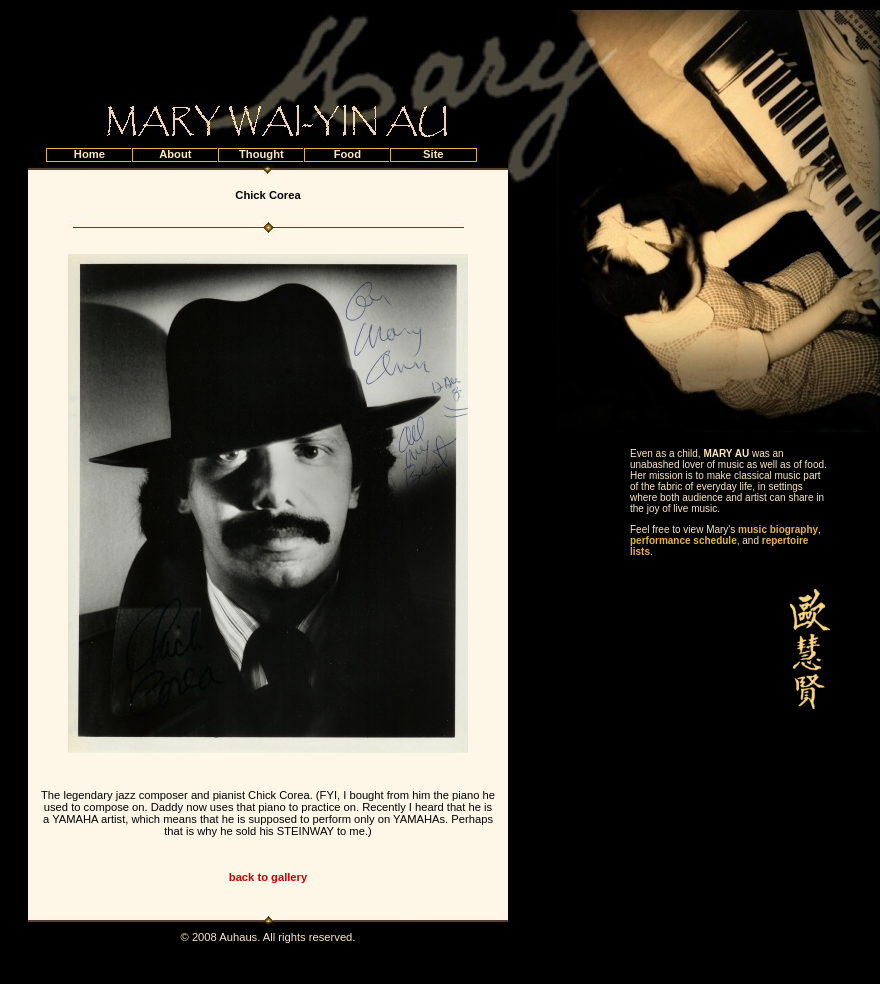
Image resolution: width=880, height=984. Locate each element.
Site (433, 154)
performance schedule (683, 540)
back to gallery (268, 877)
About (175, 154)
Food (347, 154)
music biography (778, 529)
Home (89, 154)
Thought (261, 154)
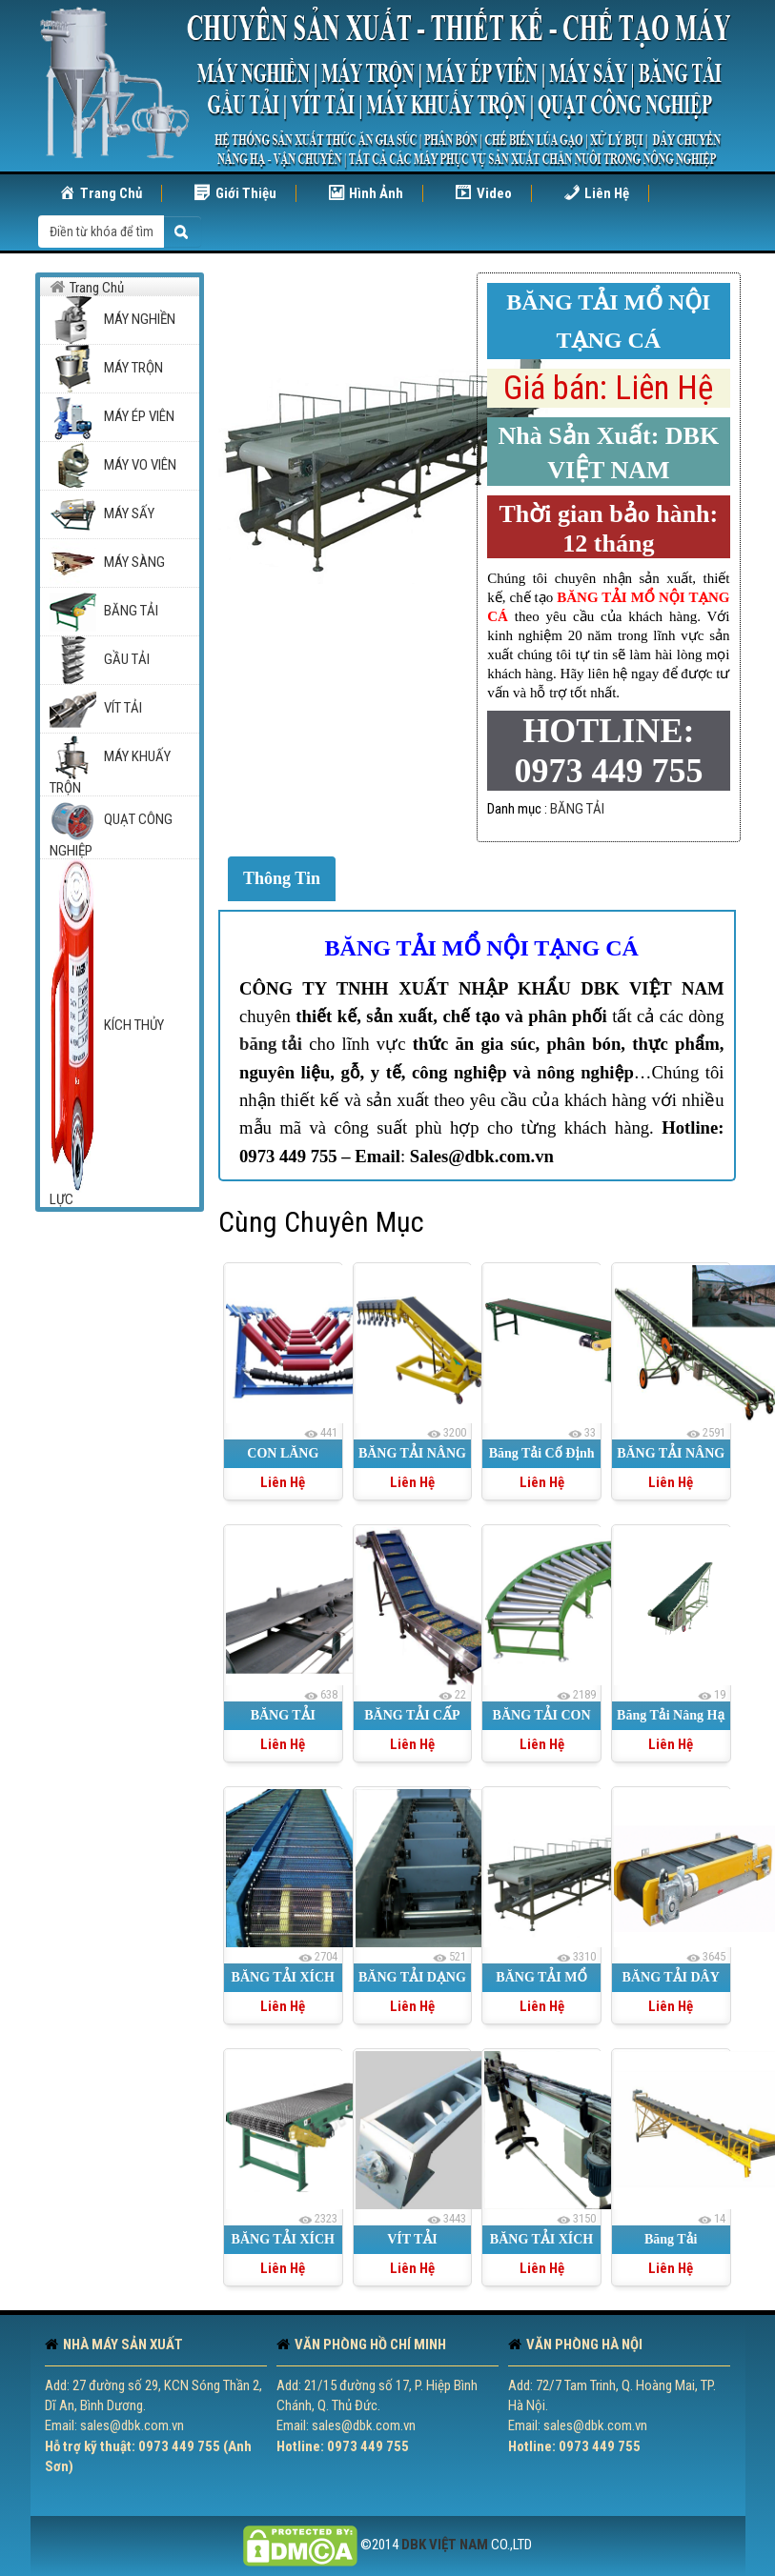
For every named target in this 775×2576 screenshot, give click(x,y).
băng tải (270, 1044)
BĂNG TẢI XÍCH (283, 2239)
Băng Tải (670, 2239)
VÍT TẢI (412, 2239)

**WORK INSTRUCTIONS**
Repeat each line of the material exactly, and drop any image it carries.

**FINISHED TASK**
Image resolution: width=880, height=984. Locate each element.
Site (433, 154)
performance schedule (683, 540)
back to gallery (268, 877)
About (175, 154)
Food (347, 154)
music biography (778, 529)
Home (89, 154)
Thought (261, 154)
For every named target in this 775×2576 screenshot, give click(x,y).
băng tải (270, 1044)
BĂNG TẢI XÍCH (283, 2239)
Băng Tải (670, 2239)
VÍT TẢI (412, 2239)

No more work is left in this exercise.